### Task to carry out
Any images in the material are to be dropped while every line is retyped exactly.

### Given records
*****
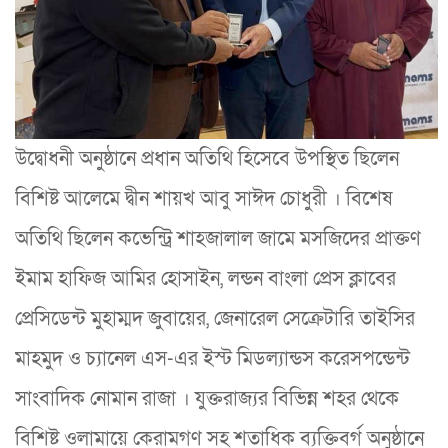
উদ্বোধনী অনুষ্ঠানে প্রধান অতিথি হিসেবে উপস্থিত ছিলেন
বিশিষ্ট আলেমে দ্বীন শায়খ আবু সাঈদ চোধুরী । বিশেষ
অতিথি ছিলেন কভেন্ট্রি শাহজালাল জামে মসজিদের প্রাক্তণ
ইমাম হাফিজ আমির হোসাইন, লন্ডন বাংলা প্রেস ক্লাবের
প্রেসিডেন্ট মুহাম্মদ জুবায়ের, জেনারেল সেক্রেটারি তাইসির
মাহমুদ ও চ্যানেল এস-এর ইস্ট মিডল্যান্ডস করেসপন্ডেন্ট
সাংবাদিক নোমান রাজা । যুক্তরাজ্যর বিভিন্ন শহর থেকে
বিশিষ্ট ওলামায়ে কেরামগণ সহ শতাধিক ব্যক্তিবর্গ অনুষ্ঠানে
*****
### Response area
উদ্বোধনী অনুষ্ঠানে প্রধান অতিথি হিসেবে উপস্থিত ছিলেন
বিশিষ্ট আলেমে দ্বীন শায়খ আবু সাঈদ চোধুরী । বিশেষ
অতিথি ছিলেন কভেন্ট্রি শাহজালাল জামে মসজিদের প্রাক্তণ
ইমাম হাফিজ আমির হোসাইন, লন্ডন বাংলা প্রেস ক্লাবের
প্রেসিডেন্ট মুহাম্মদ জুবায়ের, জেনারেল সেক্রেটারি তাইসির
মাহমুদ ও চ্যানেল এস-এর ইস্ট মিডল্যান্ডস করেসপন্ডেন্ট
সাংবাদিক নোমান রাজা । যুক্তরাজ্যর বিভিন্ন শহর থেকে
বিশিষ্ট ওলামায়ে কেরামগণ সহ শতাধিক ব্যক্তিবর্গ অনুষ্ঠানে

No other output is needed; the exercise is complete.